I backed up just a smidge from the waving appendages, ignoring Kala’s glare. “Uh, you too Specs. I heard you covered all of us and ran for help?”

“I did indeed! I feel bad about not being able to help my classmates in need, but it was the right thing to do!”

“‘Sure was, Four Eyes. You guys hurt anywhere?”

“Nope, Midoriya’s the only one.” I hummed as a sudden burst of pain occurred on my stomach and back. Ugh, I’ve hurt both sides now. Headless would be livid if he found out I messed up his bandages.

“That’s good.” I hid my small flinch as a slump of casual relief, and dug through my bag.
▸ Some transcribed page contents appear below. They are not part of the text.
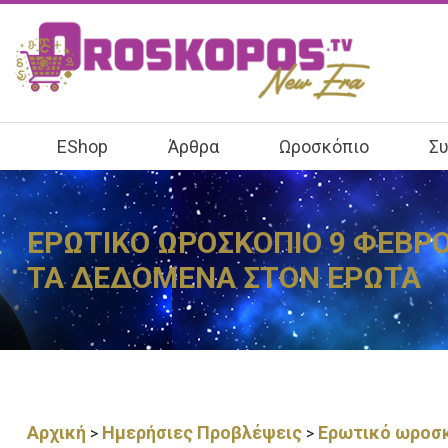
EShop
Άρθρα
Ωροσκόπιο
Συ
ΕΡΩΤΙΚΟ ΩΡΟΣΚΟΠΙΟ 9 ΦΕΒΡΟ
ΤΑ ΔΕΔΟΜΕΝΑ ΣΤΟΝ ΕΡΩΤΑ
Αρχική
Ημερήσιες Προβλέψεις
Ερωτικό ωροσκ
>
>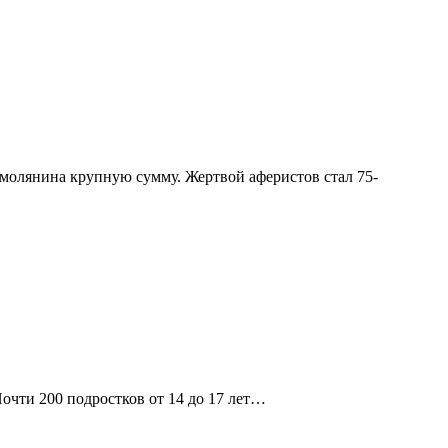
молянина крупную сумму. Жертвой аферистов стал 75-
чти 200 подростков от 14 до 17 лет…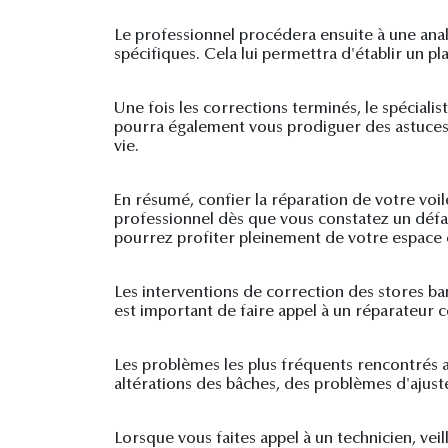
Le professionnel procédera ensuite à une anal
spécifiques. Cela lui permettra d'établir un pl
Une fois les corrections terminés, le spéciali
pourra également vous prodiguer des astuces s
vie.
En résumé, confier la réparation de votre voil
professionnel dès que vous constatez un défail
pourrez profiter pleinement de votre espace e
Les interventions de correction des stores ba
est important de faire appel à un réparateur
Les problèmes les plus fréquents rencontrés 
altérations des bâches, des problèmes d'ajust
Lorsque vous faites appel à un technicien, vei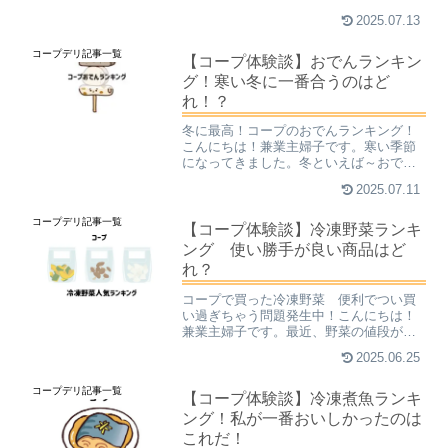
よく食べた、コープ印の食材をランキン
2025.07.13
グにしてご紹介しています。ママも喜ぶ
食材はパラパラ系やキューブ状になった
コープデリ記事一覧
冷凍食品です。コープにもおすすめ商品
【コープ体験談】おでんランキン
がたくさんありますよ！
グ！寒い冬に一番合うのはど
れ！？
冬に最高！コープのおでんランキング！
こんにちは！兼業主婦子です。寒い季節
になってきました。冬といえば～おでん
ですっ！最高！ということで、私が長年
2025.07.11
やっているコープデリで購入した数々の
おでんセットを、ここいらでまとめてみ
コープデリ記事一覧
る気になりました。コープ...
【コープ体験談】冷凍野菜ランキ
ング 使い勝手が良い商品はど
れ？
コープで買った冷凍野菜 便利でつい買
い過ぎちゃう問題発生中！こんにちは！
兼業主婦子です。最近、野菜の値段が上
がったままで、なかなか安くならないで
2025.06.25
すよね。一昔前までは、ほうれん草や小
松菜が100円で買えたのに、今はほとんど
コープデリ記事一覧
ワンコインでは買えな...
【コープ体験談】冷凍煮魚ランキ
ング！私が一番おいしかったのは
これだ！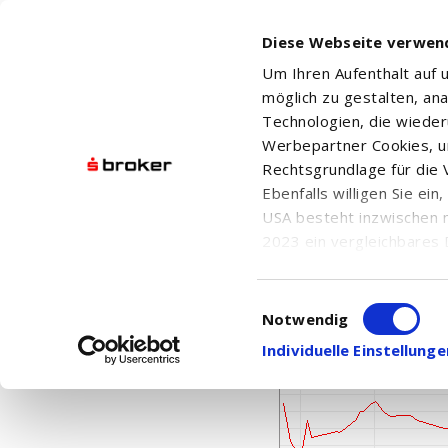
Diese Webseite verwen
Um Ihren Aufenthalt auf
möglich zu gestalten, an
Technologien, die wiede
Werbepartner Cookies, u
Rechtsgrundlage für die V
Ebenfalls willigen Sie ei
JOURNEY ENERGY INC
USA besteht inzwischen 
2023 ein vergleichbares 
Informationen über die b
damit einhergehenden V
Einwilligungsauswahl
in den USA, finden Sie a
Notwendig
Einwilligung auch jederz
Individuelle Einstellun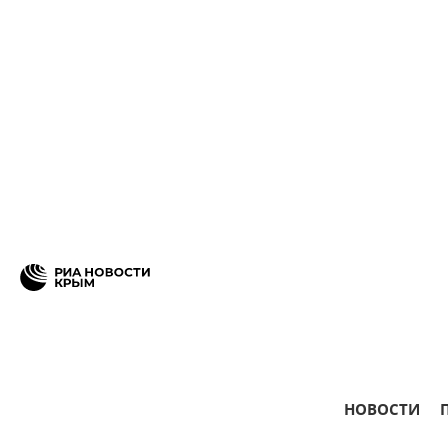
НОВОСТИ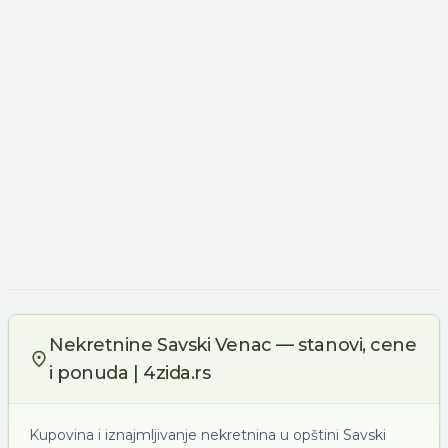
Nekretnine Savski Venac — stanovi, cene
i ponuda | 4zida.rs
Kupovina i iznajmljivanje nekretnina u opštini Savski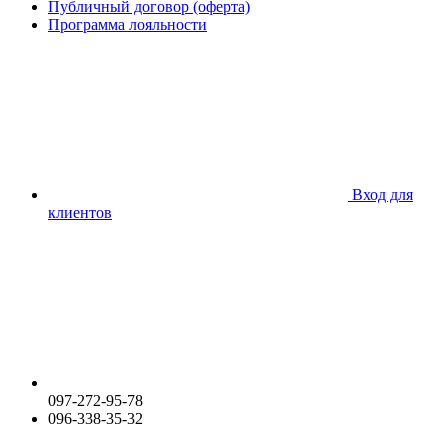
Публичный договор (оферта)
Программа лояльности
Вход для
клиентов
097-272-95-78
096-338-35-32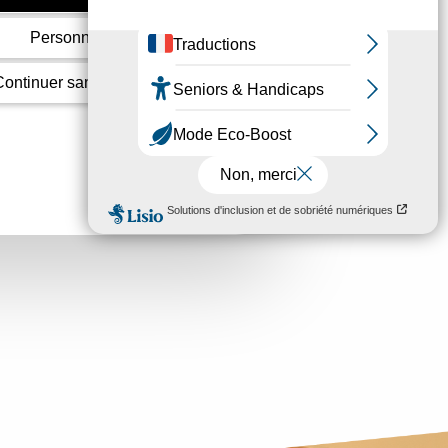
Personnaliser
Continuer sans accepter
eau et du robinet de la
 meuble sous évier et le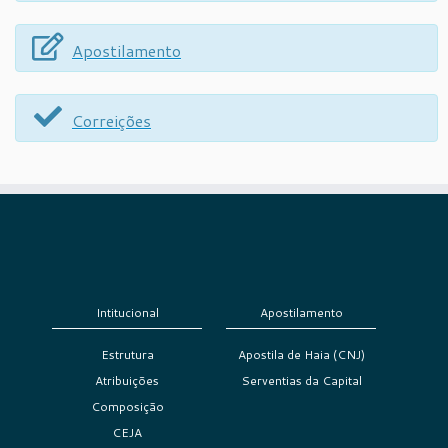
Apostilamento
Correições
Intitucional
Apostilamento
Estrutura
Apostila de Haia (CNJ)
Atribuições
Serventias da Capital
Composição
CEJA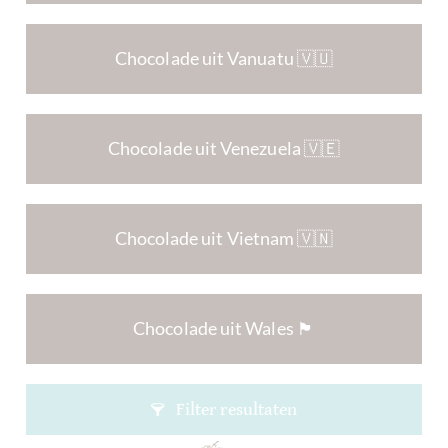
Chocolade uit Vanuatu 🇻🇺
Chocolade uit Venezuela 🇻🇪
Chocolade uit Vietnam 🇻🇳
Chocolade uit Wales 🏴󠁧󠁢󠁷󠁬󠁳󠁿
Filter resultaten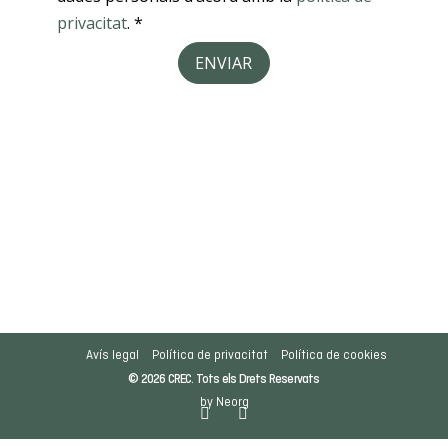
Avís legal
Política de privacitat
Política de cookies
© 2026 CREC. Tots els Drets Reservats
by Neorg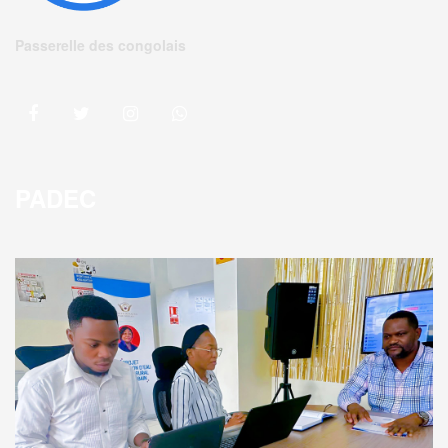
Passerelle des congolais
PADEC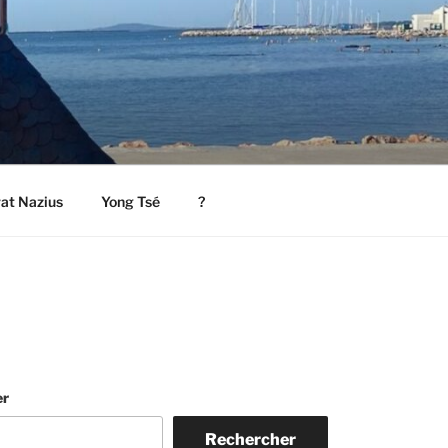
rat Nazius
Yong Tsé
?
er
Rechercher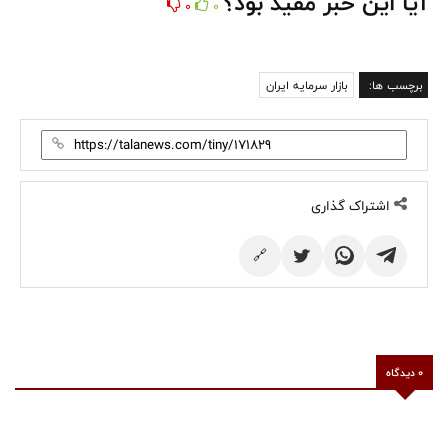
آیا این خبر مفید بود؟
0
0
برچسب ها:
بازار سرمایه ایران
اشتراک گذاری
🔗
0 دیدگاه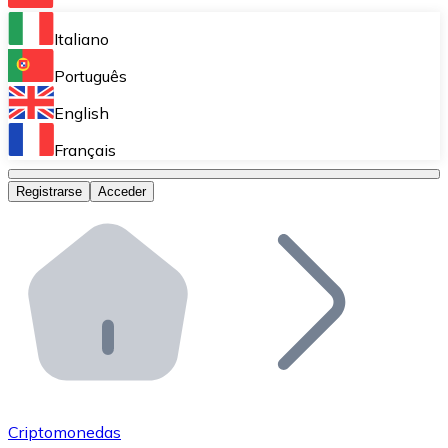
Bitnovo Ramp
Italiano
Integra nuestra solución en tu plataforma.
Português
Bitnovo Giftcards
English
Vende nuestras tarjetas regalo en tu negocio.
Français
Bitnovo OTC
Registrarse
Acceder
Realiza operaciones de gran volumen.
Bitnovo ATM
Integra un ATM Bitnovo en tu negocio y permite que t
Bitnovo API
Integra nuestra API en tu ecosistema.
Conviértete en Distribuidor
Únete a nuestra red de distribuidores.
Criptomonedas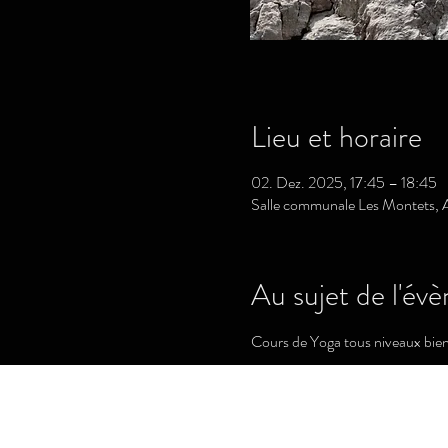
Lieu et horaire
02. Dez. 2025, 17:45 – 18:45
Salle communale Les Montets, A
Au sujet de l'év
Cours de Yoga tous niveaux bie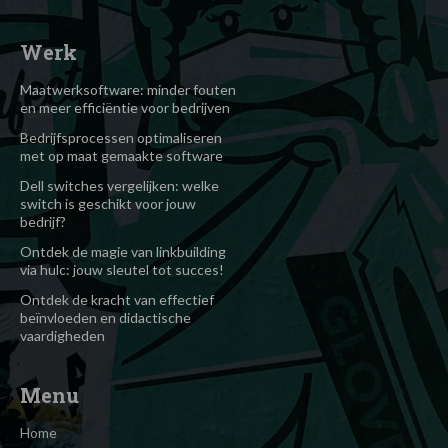
Werk
Maatwerksoftware: minder fouten
en meer efficiëntie voor bedrijven
Bedrijfsprocessen optimaliseren
met op maat gemaakte software
Dell switches vergelijken: welke
switch is geschikt voor jouw
bedrijf?
Ontdek de magie van linkbuilding
via hulc: jouw sleutel tot succes!
Ontdek de kracht van effectief
beïnvloeden en didactische
vaardigheden
Menu
Home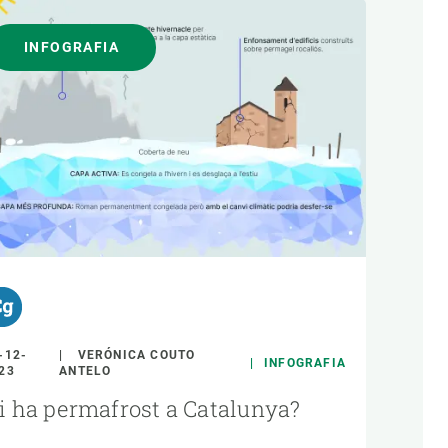
INFOGRAFIA
-12-
VERÓNICA COUTO
INFOGRAFIA
23
ANTELO
i ha permafrost a Catalunya?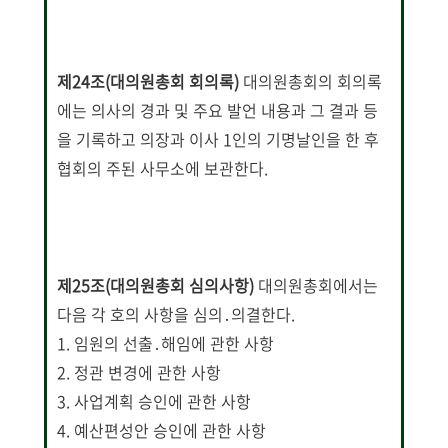
제24조(대의원총회 회의록)
대의원총회의 회의록
에는 의사의 경과 및 주요 발언 내용과 그 결과 등
을 기록하고 의장과 이사 1인의 기명날인을 한 후
협회의 주된 사무소에 보관한다.
제25조(대의원총회 심의사항)
대의원총회에서는
다음 각 호의 사항을 심의․의결한다.
1. 임원의 선출․해임에 관한 사항
2. 정관 변경에 관한 사항
3. 사업계획 승인에 관한 사항
4. 예산편성안 승인에 관한 사항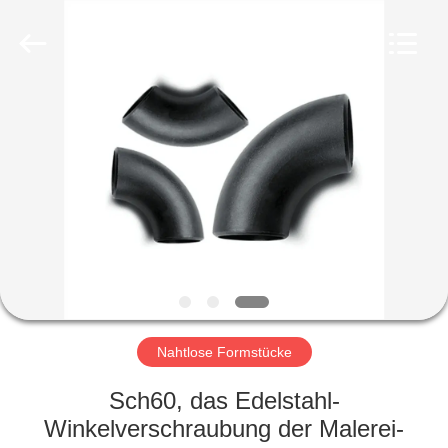
Co.,
Ltd..
All
Rights
Reserved.
Developed
by
ECER
HAUS
PRODUKTE
VR
SHOW
ÜBER
UNS
Nahtlose Formstücke
Sch60, das Edelstahl-
FABRIK-
Winkelverschraubung der Malerei-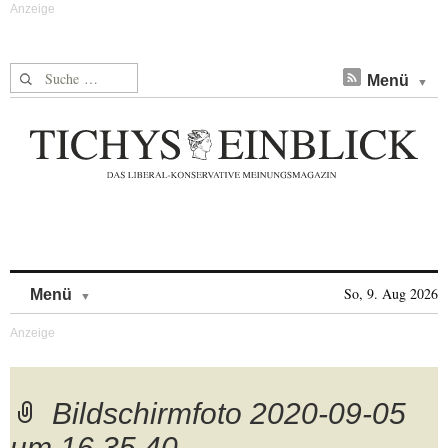
Suche nach:
Menü
Skip to content
So, 9. Aug 2026
Menü
Bildschirmfoto 2020-09-05
um 16.35.40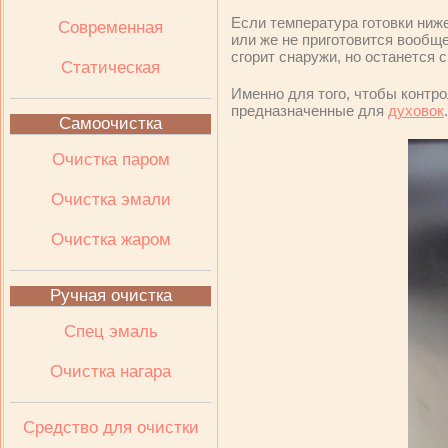
Если температура готовки ниже,
Современная
или же не приготовится вообще
сгорит снаружи, но останется 
Статическая
Именно для того, чтобы контр
предназначенные для
духовок
.
Самоочистка
Очистка паром
Очистка эмали
Очистка жаром
Ручная очистка
Спец эмаль
Очистка нагара
Средство для очистки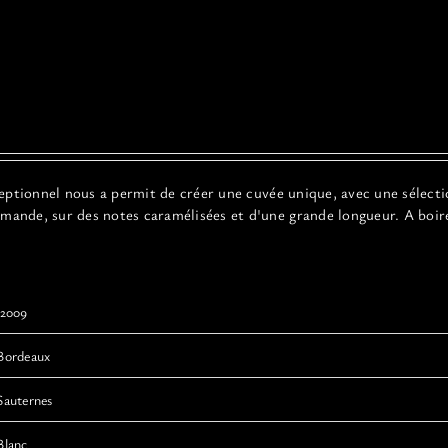
ceptionnel
nous a permit de créer une cuvée unique, avec une sélect
ourmande, sur des notes caramélisées et d'une grande longueur. A boir
2009
Bordeaux
Sauternes
Blanc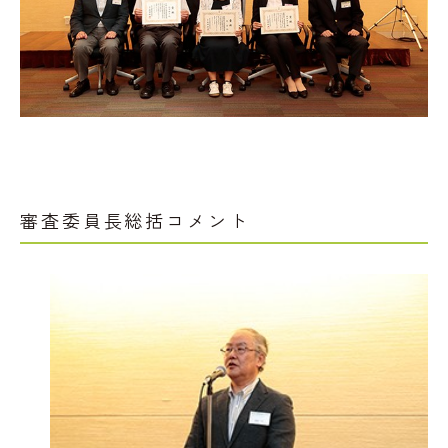
審査委員長総括コメント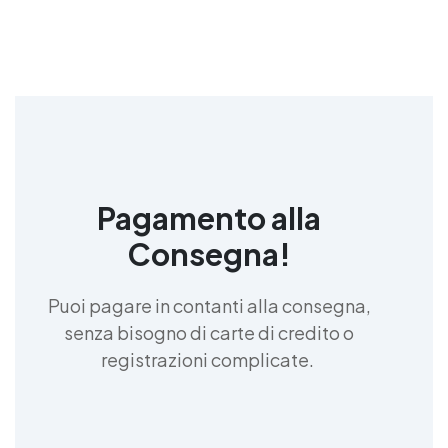
Pagamento alla
Consegna!
Puoi pagare in contanti alla consegna,
senza bisogno di carte di credito o
registrazioni complicate.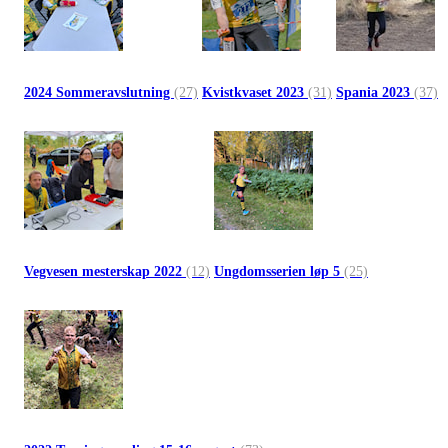
2024 Sommeravslutning
(27)
Kvistkvaset 2023
(31)
Spania 2023
(37)
Vegvesen mesterskap 2022
(12)
Ungdomsserien løp 5
(25)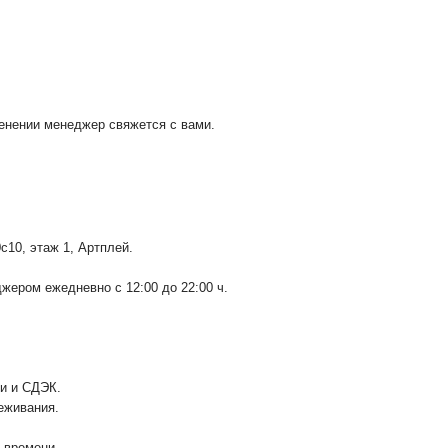
менении менеджер свяжется с вами.
0с10
, этаж 1, Артплей.
ером ежедневно с 12:00 до 22:00 ч.
ии и СДЭК.
еживания.
у времени.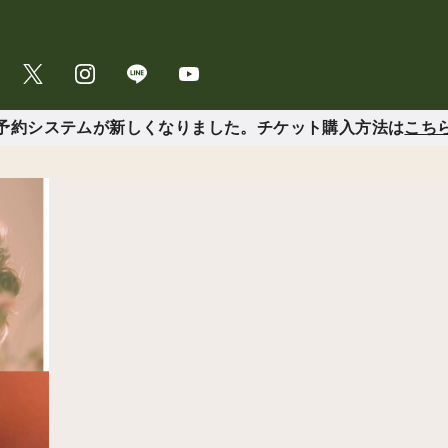
予約システムが新しくなりました。チケット購入方法は
こち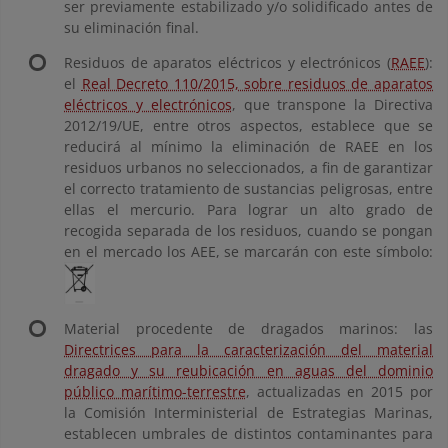
ser previamente estabilizado y/o solidificado antes de
su eliminación final.
Residuos de aparatos eléctricos y electrónicos (
RAEE
):
el
Real Decreto 110/2015, sobre residuos de aparatos
eléctricos y electrónicos
, que transpone la Directiva
2012/19/UE, entre otros aspectos, establece que se
reducirá al mínimo la eliminación de RAEE en los
residuos urbanos no seleccionados, a fin de garantizar
el correcto tratamiento de sustancias peligrosas, entre
ellas el mercurio. Para lograr un alto grado de
recogida separada de los residuos, cuando se pongan
en el mercado los AEE, se marcarán con este símbolo:
Material procedente de dragados marinos: las
Directrices para la caracterización del material
dragado y su reubicación en aguas del dominio
público marítimo-terrestre
, actualizadas en 2015 por
la Comisión Interministerial de Estrategias Marinas,
establecen umbrales de distintos contaminantes para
“Hey, uh, Uraka, was it? You said your quirk can make you nauseous? Uh, I’ve got stuff for that. Here, it’s basically my version of ginger candy, but like, healthy.” I held out a whole bag to her, my own proud creations. She took them like they were gold nuggets in there, making me suddenly distinctly uncomfortable. It didn’t help when Kala called me socially awkward and adorable from above. I resisted the urge to swat her.

“Oh, thanks! It was Grim, right?”

“Yeah, that’s me. Call me Grim. It’s Grim Zhou, but uh, they’re my recent foster parents so…”

Her eyes were alight with understanding, something I was not used to. “Of course, Grim-san.” This was Lida, his own version of understand below layers and layers of earnestly. I take a deep breath at the title of respect. “That is perfectly respectable. I am curious, may I ask what you quirk is?”

“You can.” I grin at him. Ochoko laughs heartily and echoes his question properly.

“It’s complicated, but I’m curious if you can figure it out. You’ve all got remarkably simple quirks, I’m interested in how this will play out. In any case, are you free to calm down with me? I’m feeling ready for some coffee and sugar loaves and there’s a cafe I know of.”

Is this how you be a normal person? I didn’t know, but nice, hot coffee did indeed sound good.

The two sunbeams beamed. I thought they might actually start producing light. What planet were these guys from again? “That’d be great, Grim-san. You wanna lead the way?” I push down the weird feeling in my chest, like an odd form of happiness. It wasn’t quiet or subtle like it usually was for me. What was going on?

I ignored Kala’s growing smirk resolutely. “Yeah, sure. You two good with taking the bus?”

And that is how I was adopted by two frighteningly normal alive children, and didn’t immediately ruin it. Over coffee, maybe-psychological-trauma, and a high sugar intake. Truly the best way to the heart.